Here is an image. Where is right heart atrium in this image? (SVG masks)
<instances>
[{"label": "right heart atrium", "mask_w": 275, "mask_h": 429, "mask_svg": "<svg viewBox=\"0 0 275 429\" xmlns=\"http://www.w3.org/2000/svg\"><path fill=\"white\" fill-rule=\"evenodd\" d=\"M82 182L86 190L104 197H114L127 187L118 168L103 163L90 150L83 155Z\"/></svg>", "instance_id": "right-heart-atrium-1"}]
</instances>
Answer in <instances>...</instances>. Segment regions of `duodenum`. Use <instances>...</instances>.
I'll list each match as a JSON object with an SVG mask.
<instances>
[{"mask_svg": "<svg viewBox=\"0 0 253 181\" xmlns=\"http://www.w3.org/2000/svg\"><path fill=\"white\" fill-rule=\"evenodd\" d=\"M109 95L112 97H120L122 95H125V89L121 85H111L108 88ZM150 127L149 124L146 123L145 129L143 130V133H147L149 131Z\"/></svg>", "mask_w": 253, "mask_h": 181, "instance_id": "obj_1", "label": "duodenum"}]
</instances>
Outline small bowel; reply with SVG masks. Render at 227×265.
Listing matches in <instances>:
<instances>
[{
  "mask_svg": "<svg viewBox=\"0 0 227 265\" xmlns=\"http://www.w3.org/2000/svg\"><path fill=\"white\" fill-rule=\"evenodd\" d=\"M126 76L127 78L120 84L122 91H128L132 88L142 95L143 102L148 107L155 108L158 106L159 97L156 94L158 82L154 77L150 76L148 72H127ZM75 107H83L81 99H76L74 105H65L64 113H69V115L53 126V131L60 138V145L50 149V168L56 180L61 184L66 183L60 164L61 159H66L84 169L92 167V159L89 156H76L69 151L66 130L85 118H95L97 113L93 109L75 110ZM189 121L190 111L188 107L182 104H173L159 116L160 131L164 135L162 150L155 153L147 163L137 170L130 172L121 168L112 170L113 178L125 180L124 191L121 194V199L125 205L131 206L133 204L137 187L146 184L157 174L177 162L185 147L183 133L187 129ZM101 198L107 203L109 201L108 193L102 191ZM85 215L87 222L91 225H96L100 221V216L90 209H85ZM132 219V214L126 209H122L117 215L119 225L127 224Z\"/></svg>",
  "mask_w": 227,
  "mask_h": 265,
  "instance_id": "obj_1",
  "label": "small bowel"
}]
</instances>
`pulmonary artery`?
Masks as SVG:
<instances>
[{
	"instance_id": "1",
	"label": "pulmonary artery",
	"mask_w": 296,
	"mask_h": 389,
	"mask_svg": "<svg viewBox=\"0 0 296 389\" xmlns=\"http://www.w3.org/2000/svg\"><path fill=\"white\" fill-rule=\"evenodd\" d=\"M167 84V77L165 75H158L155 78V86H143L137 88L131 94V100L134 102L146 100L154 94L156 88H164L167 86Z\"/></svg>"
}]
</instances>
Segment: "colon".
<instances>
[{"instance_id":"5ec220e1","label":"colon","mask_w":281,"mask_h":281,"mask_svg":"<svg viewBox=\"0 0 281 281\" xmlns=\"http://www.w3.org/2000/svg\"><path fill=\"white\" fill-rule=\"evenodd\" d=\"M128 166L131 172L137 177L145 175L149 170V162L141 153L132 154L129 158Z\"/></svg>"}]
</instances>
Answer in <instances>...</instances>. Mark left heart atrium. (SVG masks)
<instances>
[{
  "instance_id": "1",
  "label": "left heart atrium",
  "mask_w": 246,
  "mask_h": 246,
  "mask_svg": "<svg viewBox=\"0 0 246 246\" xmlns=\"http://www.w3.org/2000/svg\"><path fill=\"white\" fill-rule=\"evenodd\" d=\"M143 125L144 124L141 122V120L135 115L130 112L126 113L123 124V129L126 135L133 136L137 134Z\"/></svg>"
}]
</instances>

⁂

## THE TASK:
What lines in the material above contain the word "Answer"? Copy them out.

## TASK RESULT:
Answer in <instances>...</instances>. Segment regions of `duodenum`. Use <instances>...</instances>.
Answer in <instances>...</instances>. Mark left heart atrium. (SVG masks)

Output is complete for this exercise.